> _ABOUT THIS TASK_
Which lines of the entries below hold the word "захист"? Report each of them.

Data excerpts
____________________

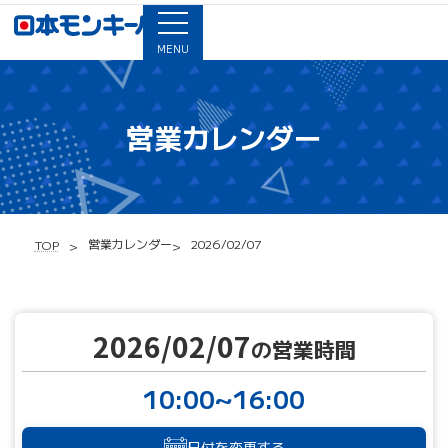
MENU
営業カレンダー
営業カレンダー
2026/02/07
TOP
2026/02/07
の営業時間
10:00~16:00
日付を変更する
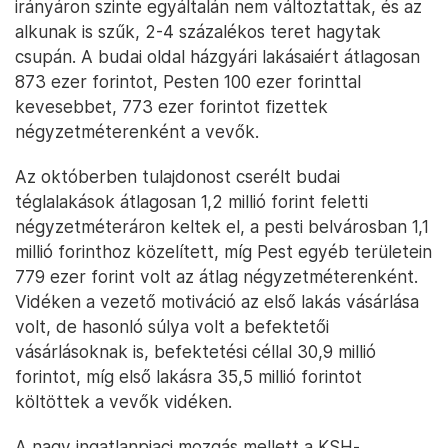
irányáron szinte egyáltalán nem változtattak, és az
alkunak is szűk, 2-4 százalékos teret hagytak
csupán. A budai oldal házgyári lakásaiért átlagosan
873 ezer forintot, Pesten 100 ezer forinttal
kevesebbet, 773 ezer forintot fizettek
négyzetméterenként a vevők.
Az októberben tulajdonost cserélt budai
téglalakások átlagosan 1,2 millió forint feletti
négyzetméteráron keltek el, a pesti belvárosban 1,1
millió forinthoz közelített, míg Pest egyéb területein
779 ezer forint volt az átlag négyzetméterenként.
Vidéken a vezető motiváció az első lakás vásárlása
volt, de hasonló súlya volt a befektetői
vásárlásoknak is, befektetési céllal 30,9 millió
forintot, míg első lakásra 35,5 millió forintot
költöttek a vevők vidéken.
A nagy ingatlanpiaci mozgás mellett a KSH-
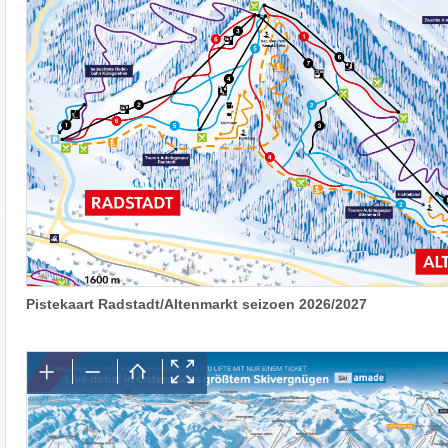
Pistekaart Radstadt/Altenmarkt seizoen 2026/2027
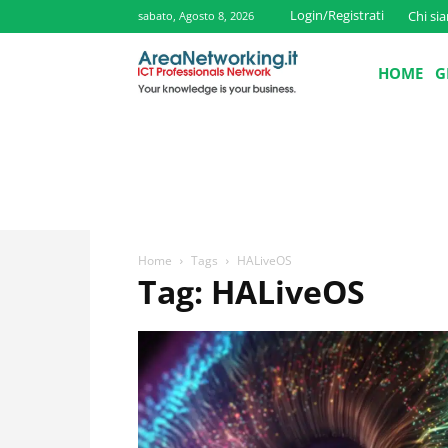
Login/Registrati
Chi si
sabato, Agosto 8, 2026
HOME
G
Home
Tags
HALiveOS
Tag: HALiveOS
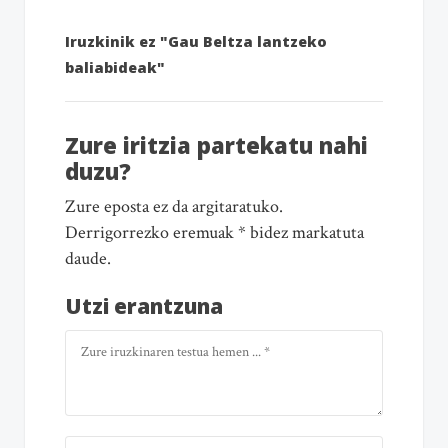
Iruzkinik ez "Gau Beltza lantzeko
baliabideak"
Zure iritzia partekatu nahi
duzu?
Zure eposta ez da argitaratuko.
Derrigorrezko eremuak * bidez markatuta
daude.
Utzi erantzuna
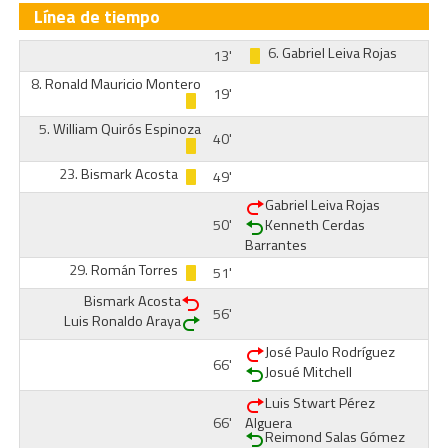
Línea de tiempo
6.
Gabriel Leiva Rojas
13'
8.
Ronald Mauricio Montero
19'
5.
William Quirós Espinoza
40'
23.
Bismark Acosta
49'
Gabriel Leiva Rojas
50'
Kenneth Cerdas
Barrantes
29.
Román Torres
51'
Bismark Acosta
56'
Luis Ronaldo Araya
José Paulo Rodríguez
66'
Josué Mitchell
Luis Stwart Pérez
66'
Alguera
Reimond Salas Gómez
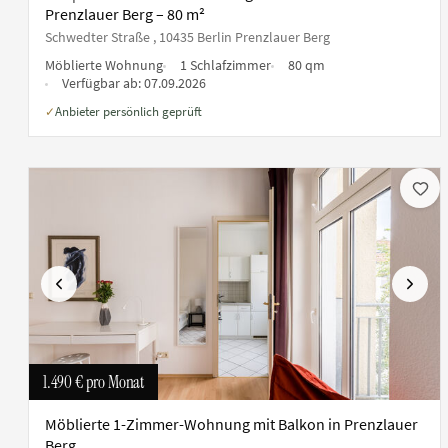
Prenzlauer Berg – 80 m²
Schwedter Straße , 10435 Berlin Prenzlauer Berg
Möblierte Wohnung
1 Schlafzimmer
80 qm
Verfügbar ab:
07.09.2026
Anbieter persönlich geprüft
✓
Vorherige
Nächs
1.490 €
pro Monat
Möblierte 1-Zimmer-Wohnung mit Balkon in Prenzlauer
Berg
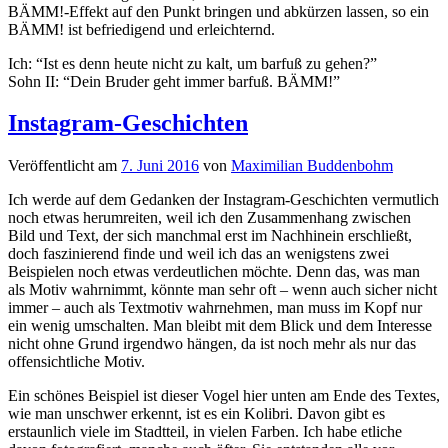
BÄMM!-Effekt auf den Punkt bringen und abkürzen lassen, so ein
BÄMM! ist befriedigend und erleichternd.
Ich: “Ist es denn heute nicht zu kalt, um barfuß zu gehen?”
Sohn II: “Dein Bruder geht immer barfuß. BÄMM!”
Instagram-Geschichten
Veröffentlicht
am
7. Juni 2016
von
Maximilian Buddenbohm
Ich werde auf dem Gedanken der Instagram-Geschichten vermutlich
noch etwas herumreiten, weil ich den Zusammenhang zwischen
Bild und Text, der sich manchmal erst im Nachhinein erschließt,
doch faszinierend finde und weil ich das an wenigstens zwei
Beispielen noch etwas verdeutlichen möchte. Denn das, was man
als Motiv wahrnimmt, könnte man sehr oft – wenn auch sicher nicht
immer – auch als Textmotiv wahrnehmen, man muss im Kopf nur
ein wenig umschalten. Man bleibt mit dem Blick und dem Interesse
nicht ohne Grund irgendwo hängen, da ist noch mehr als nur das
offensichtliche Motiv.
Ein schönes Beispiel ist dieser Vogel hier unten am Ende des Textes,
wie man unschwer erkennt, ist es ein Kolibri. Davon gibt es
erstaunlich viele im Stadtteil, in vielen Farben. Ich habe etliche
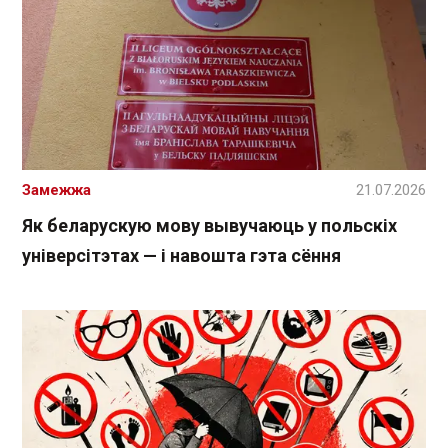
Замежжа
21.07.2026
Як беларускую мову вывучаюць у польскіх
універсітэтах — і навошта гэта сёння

____________________

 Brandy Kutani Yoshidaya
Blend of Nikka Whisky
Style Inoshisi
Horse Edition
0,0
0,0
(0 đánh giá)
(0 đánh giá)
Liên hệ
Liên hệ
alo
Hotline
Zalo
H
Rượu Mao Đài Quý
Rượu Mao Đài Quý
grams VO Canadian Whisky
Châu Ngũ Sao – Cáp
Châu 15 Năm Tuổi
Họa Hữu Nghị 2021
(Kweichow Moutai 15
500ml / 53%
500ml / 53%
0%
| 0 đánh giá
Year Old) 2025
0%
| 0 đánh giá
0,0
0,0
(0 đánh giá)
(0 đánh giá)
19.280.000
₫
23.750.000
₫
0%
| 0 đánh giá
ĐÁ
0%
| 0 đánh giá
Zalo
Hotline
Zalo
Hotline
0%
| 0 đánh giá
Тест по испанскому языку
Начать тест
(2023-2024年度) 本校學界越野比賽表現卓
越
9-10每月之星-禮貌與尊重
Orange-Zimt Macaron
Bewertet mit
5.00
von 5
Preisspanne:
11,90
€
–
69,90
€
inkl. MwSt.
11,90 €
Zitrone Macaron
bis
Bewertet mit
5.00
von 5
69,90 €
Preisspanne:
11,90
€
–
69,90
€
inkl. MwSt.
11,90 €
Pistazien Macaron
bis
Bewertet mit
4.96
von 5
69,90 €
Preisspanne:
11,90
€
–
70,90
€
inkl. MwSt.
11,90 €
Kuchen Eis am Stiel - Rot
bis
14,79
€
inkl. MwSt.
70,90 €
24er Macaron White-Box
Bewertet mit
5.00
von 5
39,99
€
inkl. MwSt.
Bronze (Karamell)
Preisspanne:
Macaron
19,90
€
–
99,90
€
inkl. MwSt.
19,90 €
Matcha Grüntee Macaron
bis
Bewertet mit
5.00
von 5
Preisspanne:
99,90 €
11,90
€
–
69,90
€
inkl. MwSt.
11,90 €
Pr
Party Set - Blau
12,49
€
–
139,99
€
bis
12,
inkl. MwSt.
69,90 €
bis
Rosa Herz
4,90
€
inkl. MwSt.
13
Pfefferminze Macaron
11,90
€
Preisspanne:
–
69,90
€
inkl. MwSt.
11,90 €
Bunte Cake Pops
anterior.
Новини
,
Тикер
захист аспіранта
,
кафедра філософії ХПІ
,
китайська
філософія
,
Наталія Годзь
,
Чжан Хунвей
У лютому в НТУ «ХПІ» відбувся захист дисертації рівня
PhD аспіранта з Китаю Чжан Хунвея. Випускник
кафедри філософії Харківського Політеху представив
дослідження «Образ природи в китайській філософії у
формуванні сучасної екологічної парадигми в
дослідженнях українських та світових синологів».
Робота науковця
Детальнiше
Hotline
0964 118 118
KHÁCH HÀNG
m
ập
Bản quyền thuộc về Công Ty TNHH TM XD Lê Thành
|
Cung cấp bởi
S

____________________

> _ANSWER TO THIS PROBLEM_
захист аспіранта
У лютому в НТУ «ХПІ» відбувся захист дисертації рівня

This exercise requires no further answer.